- What you will do
What you output should match the data below exactly.

- Exercise inputs
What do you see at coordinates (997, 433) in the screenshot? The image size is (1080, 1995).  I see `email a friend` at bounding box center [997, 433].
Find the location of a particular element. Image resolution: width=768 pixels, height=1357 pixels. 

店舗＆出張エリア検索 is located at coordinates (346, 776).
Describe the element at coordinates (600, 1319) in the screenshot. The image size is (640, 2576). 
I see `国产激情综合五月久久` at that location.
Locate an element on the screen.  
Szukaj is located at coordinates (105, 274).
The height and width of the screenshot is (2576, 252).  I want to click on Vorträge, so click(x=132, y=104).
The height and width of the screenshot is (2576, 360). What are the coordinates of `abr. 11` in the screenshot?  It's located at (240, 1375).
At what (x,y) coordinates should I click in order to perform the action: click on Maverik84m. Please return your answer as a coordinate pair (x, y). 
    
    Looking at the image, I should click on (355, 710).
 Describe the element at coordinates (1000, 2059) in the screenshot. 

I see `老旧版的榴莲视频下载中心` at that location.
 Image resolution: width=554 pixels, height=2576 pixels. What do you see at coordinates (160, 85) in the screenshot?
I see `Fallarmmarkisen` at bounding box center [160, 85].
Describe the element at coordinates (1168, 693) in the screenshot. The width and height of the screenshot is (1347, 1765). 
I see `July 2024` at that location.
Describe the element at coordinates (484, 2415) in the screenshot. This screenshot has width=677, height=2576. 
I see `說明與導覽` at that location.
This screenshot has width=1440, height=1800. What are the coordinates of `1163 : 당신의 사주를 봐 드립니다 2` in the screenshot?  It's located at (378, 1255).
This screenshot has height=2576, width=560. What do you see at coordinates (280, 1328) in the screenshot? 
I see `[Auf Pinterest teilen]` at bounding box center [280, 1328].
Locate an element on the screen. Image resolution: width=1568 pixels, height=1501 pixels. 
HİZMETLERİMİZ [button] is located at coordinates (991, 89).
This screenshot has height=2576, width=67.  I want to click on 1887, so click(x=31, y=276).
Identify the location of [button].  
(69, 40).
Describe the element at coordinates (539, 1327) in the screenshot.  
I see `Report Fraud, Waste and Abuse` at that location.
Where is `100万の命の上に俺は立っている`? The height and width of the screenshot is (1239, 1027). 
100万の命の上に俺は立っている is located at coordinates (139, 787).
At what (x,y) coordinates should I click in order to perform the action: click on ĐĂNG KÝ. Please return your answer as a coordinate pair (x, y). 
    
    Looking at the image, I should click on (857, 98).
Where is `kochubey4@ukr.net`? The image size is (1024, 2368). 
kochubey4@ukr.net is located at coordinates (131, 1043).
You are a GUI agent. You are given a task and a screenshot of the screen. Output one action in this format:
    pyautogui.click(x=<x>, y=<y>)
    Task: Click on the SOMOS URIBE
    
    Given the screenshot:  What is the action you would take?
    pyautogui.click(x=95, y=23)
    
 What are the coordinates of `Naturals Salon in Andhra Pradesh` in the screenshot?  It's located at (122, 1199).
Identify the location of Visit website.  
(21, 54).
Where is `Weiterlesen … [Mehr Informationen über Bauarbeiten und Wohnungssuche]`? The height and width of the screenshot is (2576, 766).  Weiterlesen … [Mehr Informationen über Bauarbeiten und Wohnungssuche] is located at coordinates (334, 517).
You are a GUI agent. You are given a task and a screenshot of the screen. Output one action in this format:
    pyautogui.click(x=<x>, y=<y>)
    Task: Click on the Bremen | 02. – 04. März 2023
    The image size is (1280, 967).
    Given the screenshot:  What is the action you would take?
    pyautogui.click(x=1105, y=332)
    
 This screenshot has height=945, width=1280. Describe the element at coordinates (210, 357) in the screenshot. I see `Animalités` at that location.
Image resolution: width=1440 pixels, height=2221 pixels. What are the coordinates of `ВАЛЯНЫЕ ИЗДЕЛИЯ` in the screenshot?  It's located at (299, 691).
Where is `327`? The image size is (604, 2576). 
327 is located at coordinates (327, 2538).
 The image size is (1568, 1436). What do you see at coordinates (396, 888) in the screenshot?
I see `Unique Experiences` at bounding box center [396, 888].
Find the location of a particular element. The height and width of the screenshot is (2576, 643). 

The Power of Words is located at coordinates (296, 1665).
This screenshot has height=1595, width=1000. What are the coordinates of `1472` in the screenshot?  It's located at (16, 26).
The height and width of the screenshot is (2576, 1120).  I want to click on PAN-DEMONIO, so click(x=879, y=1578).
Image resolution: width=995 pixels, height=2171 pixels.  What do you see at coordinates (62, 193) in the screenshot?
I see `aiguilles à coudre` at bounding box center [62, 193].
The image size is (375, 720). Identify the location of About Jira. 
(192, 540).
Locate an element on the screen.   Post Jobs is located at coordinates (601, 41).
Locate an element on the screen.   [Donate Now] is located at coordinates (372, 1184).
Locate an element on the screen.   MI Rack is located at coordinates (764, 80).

- Task answer
What do you see at coordinates (997, 433) in the screenshot? The image size is (1080, 1995).  I see `email a friend` at bounding box center [997, 433].
Find the location of a particular element. Image resolution: width=768 pixels, height=1357 pixels. 

店舗＆出張エリア検索 is located at coordinates (346, 776).
Describe the element at coordinates (600, 1319) in the screenshot. The image size is (640, 2576). 
I see `国产激情综合五月久久` at that location.
Locate an element on the screen.  
Szukaj is located at coordinates (105, 274).
The height and width of the screenshot is (2576, 252).  I want to click on Vorträge, so click(x=132, y=104).
The height and width of the screenshot is (2576, 360). What are the coordinates of `abr. 11` in the screenshot?  It's located at (240, 1375).
At what (x,y) coordinates should I click in order to perform the action: click on Maverik84m. Please return your answer as a coordinate pair (x, y). 
    
    Looking at the image, I should click on (355, 710).
 Describe the element at coordinates (1000, 2059) in the screenshot. 

I see `老旧版的榴莲视频下载中心` at that location.
 Image resolution: width=554 pixels, height=2576 pixels. What do you see at coordinates (160, 85) in the screenshot?
I see `Fallarmmarkisen` at bounding box center [160, 85].
Describe the element at coordinates (1168, 693) in the screenshot. The width and height of the screenshot is (1347, 1765). 
I see `July 2024` at that location.
Describe the element at coordinates (484, 2415) in the screenshot. This screenshot has width=677, height=2576. 
I see `說明與導覽` at that location.
This screenshot has width=1440, height=1800. What are the coordinates of `1163 : 당신의 사주를 봐 드립니다 2` in the screenshot?  It's located at (378, 1255).
This screenshot has height=2576, width=560. What do you see at coordinates (280, 1328) in the screenshot? 
I see `[Auf Pinterest teilen]` at bounding box center [280, 1328].
Locate an element on the screen. Image resolution: width=1568 pixels, height=1501 pixels. 
HİZMETLERİMİZ [button] is located at coordinates (991, 89).
This screenshot has height=2576, width=67.  I want to click on 1887, so click(x=31, y=276).
Identify the location of [button].  
(69, 40).
Describe the element at coordinates (539, 1327) in the screenshot.  
I see `Report Fraud, Waste and Abuse` at that location.
Where is `100万の命の上に俺は立っている`? The height and width of the screenshot is (1239, 1027). 
100万の命の上に俺は立っている is located at coordinates (139, 787).
At what (x,y) coordinates should I click in order to perform the action: click on ĐĂNG KÝ. Please return your answer as a coordinate pair (x, y). 
    
    Looking at the image, I should click on (857, 98).
Where is `kochubey4@ukr.net`? The image size is (1024, 2368). 
kochubey4@ukr.net is located at coordinates (131, 1043).
You are a GUI agent. You are given a task and a screenshot of the screen. Output one action in this format:
    pyautogui.click(x=<x>, y=<y>)
    Task: Click on the SOMOS URIBE
    
    Given the screenshot:  What is the action you would take?
    pyautogui.click(x=95, y=23)
    
 What are the coordinates of `Naturals Salon in Andhra Pradesh` in the screenshot?  It's located at (122, 1199).
Identify the location of Visit website.  
(21, 54).
Where is `Weiterlesen … [Mehr Informationen über Bauarbeiten und Wohnungssuche]`? The height and width of the screenshot is (2576, 766).  Weiterlesen … [Mehr Informationen über Bauarbeiten und Wohnungssuche] is located at coordinates (334, 517).
You are a GUI agent. You are given a task and a screenshot of the screen. Output one action in this format:
    pyautogui.click(x=<x>, y=<y>)
    Task: Click on the Bremen | 02. – 04. März 2023
    The image size is (1280, 967).
    Given the screenshot:  What is the action you would take?
    pyautogui.click(x=1105, y=332)
    
 This screenshot has height=945, width=1280. Describe the element at coordinates (210, 357) in the screenshot. I see `Animalités` at that location.
Image resolution: width=1440 pixels, height=2221 pixels. What are the coordinates of `ВАЛЯНЫЕ ИЗДЕЛИЯ` in the screenshot?  It's located at (299, 691).
Where is `327`? The image size is (604, 2576). 
327 is located at coordinates (327, 2538).
 The image size is (1568, 1436). What do you see at coordinates (396, 888) in the screenshot?
I see `Unique Experiences` at bounding box center [396, 888].
Find the location of a particular element. The height and width of the screenshot is (2576, 643). 

The Power of Words is located at coordinates (296, 1665).
This screenshot has height=1595, width=1000. What are the coordinates of `1472` in the screenshot?  It's located at (16, 26).
The height and width of the screenshot is (2576, 1120).  I want to click on PAN-DEMONIO, so click(x=879, y=1578).
Image resolution: width=995 pixels, height=2171 pixels.  What do you see at coordinates (62, 193) in the screenshot?
I see `aiguilles à coudre` at bounding box center [62, 193].
The image size is (375, 720). Identify the location of About Jira. 
(192, 540).
Locate an element on the screen.   Post Jobs is located at coordinates (601, 41).
Locate an element on the screen.   [Donate Now] is located at coordinates (372, 1184).
Locate an element on the screen.   MI Rack is located at coordinates (764, 80).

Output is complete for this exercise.